Your objective -
Your copy of the entries must be exact, and it must not include the pictures.

Record set -
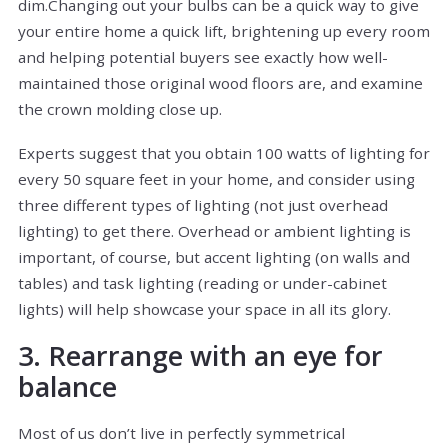
dim.Changing out your bulbs can be a quick way to give
your entire home a quick lift, brightening up every room
and helping potential buyers see exactly how well-
maintained those original wood floors are, and examine
the crown molding close up.
Experts suggest that you obtain 100 watts of lighting for
every 50 square feet in your home, and consider using
three different types of lighting (not just overhead
lighting) to get there. Overhead or ambient lighting is
important, of course, but accent lighting (on walls and
tables) and task lighting (reading or under-cabinet
lights) will help showcase your space in all its glory.
3. Rearrange with an eye for
balance
Most of us don’t live in perfectly symmetrical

Answer space -
dim.Changing out your bulbs can be a quick way to give
your entire home a quick lift, brightening up every room
and helping potential buyers see exactly how well-
maintained those original wood floors are, and examine
the crown molding close up.
Experts suggest that you obtain 100 watts of lighting for
every 50 square feet in your home, and consider using
three different types of lighting (not just overhead
lighting) to get there. Overhead or ambient lighting is
important, of course, but accent lighting (on walls and
tables) and task lighting (reading or under-cabinet
lights) will help showcase your space in all its glory.
3. Rearrange with an eye for
balance
Most of us don’t live in perfectly symmetrical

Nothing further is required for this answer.